### What you should do
Among the entries, find the lines with the string "puzzle" and copy them.

### Dataset entries

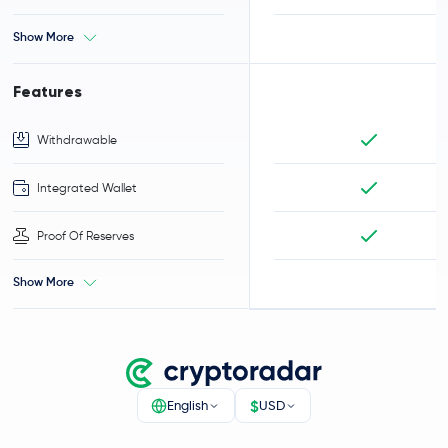
Show More
Features
Withdrawable
Integrated Wallet
Proof Of Reserves
Show More
$
English
USD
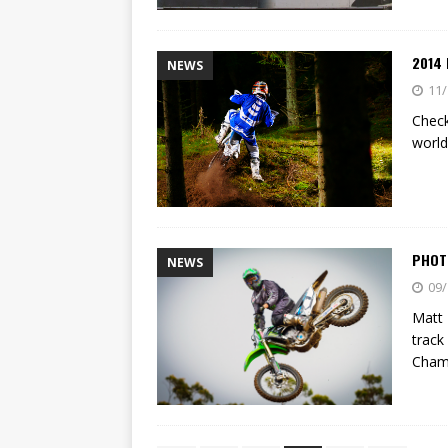
2014
NEWS
11/
Check
world
PHOT
NEWS
09/
Matt 
track
Cham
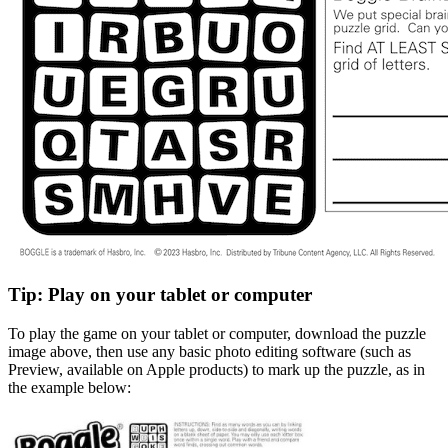
Tip: Play on your tablet or computer
To play the game on your tablet or computer, download the puzzle
image above, then use any basic photo editing software (such as
Preview, available on Apple products) to mark up the puzzle, as in
the example below:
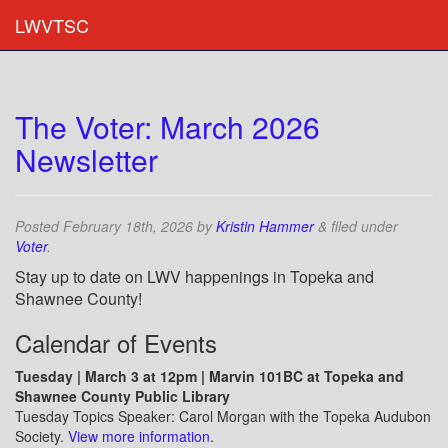
LWVTSC
The Voter: March 2026
Newsletter
Posted
February 18th, 2026
by
Kristin Hammer
&
filed under
Voter
.
Stay up to date on LWV happenings in Topeka and
Shawnee County!
Calendar of Events
Tuesday | March 3 at 12pm | Marvin 101BC at Topeka and
Shawnee County Public Library
Tuesday Topics Speaker: Carol Morgan with the Topeka Audubon
Society.
View more information.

### Answer
To play the game on your tablet or computer, download the puzzle
Preview, available on Apple products) to mark up the puzzle, as in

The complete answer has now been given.